Home

SCHRIFTELIJKE VRAAG P-1541/00 van Michl Ebner (PPE-DE) aan de Raad. Schending van artikel 44 van het Reglement van het Europees Parlement.

SCHRIFTELIJKE VRAAG P-1541/00 van Michl Ebner (PPE-DE) aan de Raad. Schending van artikel 44 van het Reglement van het Europees Parlement.

SCHRIFTELIJKE VRAAG P-1541/00

van Michl Ebner (PPE-DE) aan de Raad

(12 mei 2000)

Betreft: Schending van artikel 44 van het Reglement van het Europees Parlement

De afgelopen tijd heb ik aangaande het vraagstuk Oostenrijk meerdere vragen tot de Raad gericht.

- Het gaat hierbij ten eerste om een vraag met voorrang van 21 februari 2000, die op 25 februari bij de Raad is geregistreerd. Overeenkomstig artikel 44, lid 5 van het Reglement van het EP dienen dergelijke vragen binnen drie weken te worden beantwoord, waarbij wordt uitgegaan van de datum van registratie bij de Raad. Dit betekent dat deze vraag uiterlijk op 17 maart 2000 had moeten worden beantwoord.

- Ten tweede betreft dit twee vragen van 21 februari 2000 die op 13 maart zijn geregistreerd. Dergelijke vragen dienen overeenkomstig artikel 44, lid 6 binnen zes weken te worden beantwoord, uitgaande van de datum van registratie bij de Raad. Deze vragen hadden dus uiterlijk op 25 april 2000 moeten worden beantwoord.

In het licht van deze schending van het Reglement van het Europees Parlement, wordt de Raad gevraagd of hij op de hoogte is van de bepalingen van het vigerende Reglement en of hij voornemens is dit in de toekomst te eerbiedigen.

Gecombineerd Antwoord op de schritftelijke vragen E-1299/00, E-1300/00 en P-1541/00

(10 juli 2000)

De Raad wijst het geachte parlementslid op het feit dat hij niet gebonden is door bovengenoemde termijnen, aangezien deze termijnen vastgesteld zijn bij artikel 44, leden 5, 6 en 7, van het Reglement van het Europees Parlement.
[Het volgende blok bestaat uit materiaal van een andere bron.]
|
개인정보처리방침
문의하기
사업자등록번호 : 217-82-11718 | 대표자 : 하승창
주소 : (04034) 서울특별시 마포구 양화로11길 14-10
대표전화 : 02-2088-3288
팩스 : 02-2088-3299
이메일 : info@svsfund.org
De Raad beklemtoont evenwel dat hij met het oog op een betere samenwerking met het Europees Parlement terzake, onverwijld een reeks interne maatregelen heeft genomen om de schriftelijke vragen binnen een termijn van minder dan twee maanden te kunnen beantwoorden. Met betrekking tot zijn voorbereidende instanties heeft hij in dat verband een behandelingsprocedure vastgesteld die erop gericht is het noodzakelijke evenwicht te handhaven tussen deze doelstelling en de eis om, via de raadpleging van de bevoegde diensten en de organisatie van een contradictoire procedure op het niveau van de Raad, een zo hoog mogelijke kwaliteit van de antwoorden te waarborgen.
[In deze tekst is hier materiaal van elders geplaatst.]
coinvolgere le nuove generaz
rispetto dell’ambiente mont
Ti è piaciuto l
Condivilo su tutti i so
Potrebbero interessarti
Dit evenwicht kon in de loop der jaren steeds moeilijker worden bewaard, waarbij vooral de snelheid van de beantwoording in het gedrang is gekomen, en wel om diverse redenen: het aantal aan de Raad gestelde schriftelijke vragen is aanzienlijk gestegen, hetgeen een niet te verwaarlozen factor vormt. Bovendien worden er soms vragen gesteld op gebieden die een grondige studie vergen en ook de eisen van de actualiteit leggen soms een termijn op die in acht moet worden genomen wil men het parlementslid werkelijk de laatste stand van zaken meedelen.
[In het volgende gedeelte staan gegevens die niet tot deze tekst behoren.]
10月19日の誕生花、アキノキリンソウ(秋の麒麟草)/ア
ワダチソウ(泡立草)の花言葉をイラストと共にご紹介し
De Raad deelt hoe dan ook de bezorgdheid van het geachte parlementslid en bevestigt nogmaals zijn streven om te allen tijde de meest passende en volledige antwoorden te geven op de hem gestelde schriftelijke vragen. Hij zal nadenken over oplossingen om de huidige behandelingsprocedures bij te stellen, zulks met inachtneming van de bovengenoemde eisen.